Court Opinion

ID: 9816338
Source: CourtListenerOpinion
Date Created: 2023-09-01 02:55:36.234226+00
Date Added: 2024-06-11T18:04:29.409315
License: Public Domain

FUENTES, Circuit Judge,
dissenting:
I respectfully dissent because, in my view, this case presents no federal element sufficient to confer 28 U.S.C. § 1441(b) “arising under” jurisdiction. Since this case was improperly removed to federal court, the District Court had no underlying jurisdiction to adjudicate the merits of Express Lines’s action, and we are without appellate jurisdiction to address the merits of the appeal. I would agree with the Ninth Circuit, which held, under similar circumstances, that a previously dismissed federal action does not cause a subsequently filed state action for malicious prosecution to “arise under” federal law. See Berg v. Leason, 32 F.3d 422 (9th Cir.1994).

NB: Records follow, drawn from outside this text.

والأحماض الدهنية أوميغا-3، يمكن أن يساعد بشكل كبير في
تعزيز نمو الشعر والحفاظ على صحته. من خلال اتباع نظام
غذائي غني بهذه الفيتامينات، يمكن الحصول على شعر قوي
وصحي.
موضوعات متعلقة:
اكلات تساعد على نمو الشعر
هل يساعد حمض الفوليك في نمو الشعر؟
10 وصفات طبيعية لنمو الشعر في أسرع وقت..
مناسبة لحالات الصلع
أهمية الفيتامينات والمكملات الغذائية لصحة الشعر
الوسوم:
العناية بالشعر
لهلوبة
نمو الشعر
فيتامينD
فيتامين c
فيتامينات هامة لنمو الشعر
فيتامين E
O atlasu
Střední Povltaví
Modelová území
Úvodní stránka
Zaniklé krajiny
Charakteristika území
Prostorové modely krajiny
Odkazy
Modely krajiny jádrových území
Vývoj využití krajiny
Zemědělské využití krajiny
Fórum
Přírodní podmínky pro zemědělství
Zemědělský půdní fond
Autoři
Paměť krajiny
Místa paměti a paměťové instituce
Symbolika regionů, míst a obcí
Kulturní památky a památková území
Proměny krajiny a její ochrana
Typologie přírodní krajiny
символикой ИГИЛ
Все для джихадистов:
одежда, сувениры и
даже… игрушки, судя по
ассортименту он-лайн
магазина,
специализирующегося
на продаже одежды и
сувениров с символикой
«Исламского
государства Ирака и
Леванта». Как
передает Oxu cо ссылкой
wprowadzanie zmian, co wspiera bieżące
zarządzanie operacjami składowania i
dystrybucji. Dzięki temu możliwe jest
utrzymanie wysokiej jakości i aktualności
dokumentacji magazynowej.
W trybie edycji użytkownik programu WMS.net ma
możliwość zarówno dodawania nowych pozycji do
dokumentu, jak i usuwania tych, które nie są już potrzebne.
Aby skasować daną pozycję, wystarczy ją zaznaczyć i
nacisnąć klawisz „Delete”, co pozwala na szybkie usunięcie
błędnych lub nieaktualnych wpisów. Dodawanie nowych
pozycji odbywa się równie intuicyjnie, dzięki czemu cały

The majority concludes that the conflict between a federal procedural rule and an opinion of the Eleventh Circuit “raises a federal question sufficient to support removal of the malicious abuse of process claim from the state court to the federal forum.” See Maj. Op. at 386. Express Lines’s underlying state court action, however, was filed only after the federal action had been dismissed, and thus only after it was no longer necessary to resolve any conflict between Leonhardt and Rule B. As the majority notes, Leonhardt has not been overturned by the Eleventh Circuit. At best, it remains the jurisprudence of another circuit, and it is undisputed that it is simply not the law of this Circuit. To my knowledge, the only time Leonhardt has been invoked by any court in this Circuit was by the District Court in the underlying attachment action here. The District Court, as previously noted, ultimately rejected Leonhardt, and its own earlier reliance on it, and this decision has not been appealed by either party. Therefore, any purported conflict between Leon-hardt and the Federal Rules does not present a sufficient federal question upon which to predicate jurisdiction.

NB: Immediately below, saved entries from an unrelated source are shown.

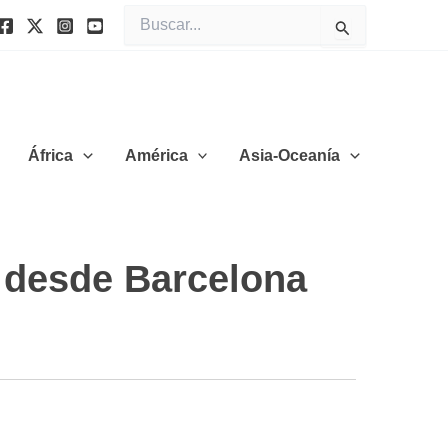
Buscar
por:
África
América
Asia-Oceanía
 desde Barcelona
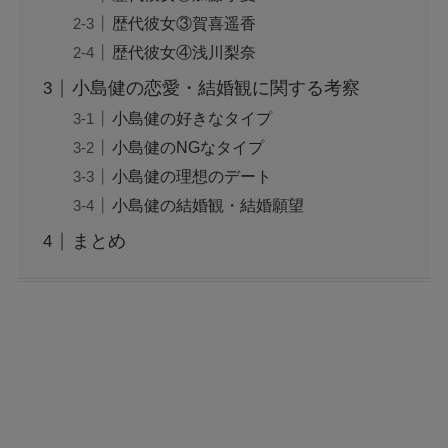
歴代彼女③賀喜遥香
歴代彼女④浅川梨奈
小島健の恋愛・結婚観に関する考察
小島健の好きなタイプ
小島健のNGなタイプ
小島健の理想のデート
小島健の結婚観・結婚願望
まとめ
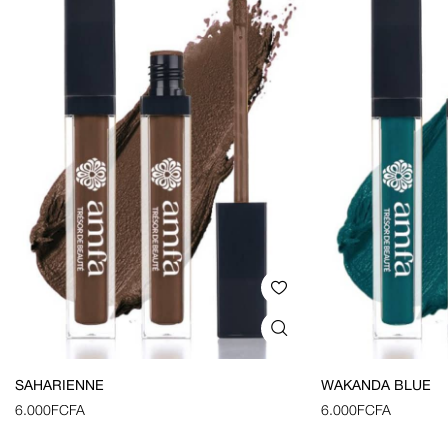
SAHARIENNE
WAKANDA BLUE
6.000
FCFA
6.000
FCFA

It is well settled that “[o]nly state-court actions that originally could have been filed in federal court may be removed to federal court by the defendant.” Caterpillar Inc. v. Williams, 482 U.S. 386, 392, 107 S.Ct. 2425, 96 L.Ed.2d 318 (1987) (citing 28 U.S.C. § 1441(a)). Additionally, we have held that the removal statute should be strictly construed against removal and that if there is any doubt as to the propriety of a removal, a case should not be removed to federal court. See, e.g., Boyer v. Snap-on Tools Corp., 913 F.2d 108, 111 (3d Cir.*3971990); Abels v. State Farm Fire & Cas. Co., 770 F.2d 26, 29 (3d Cir.1985).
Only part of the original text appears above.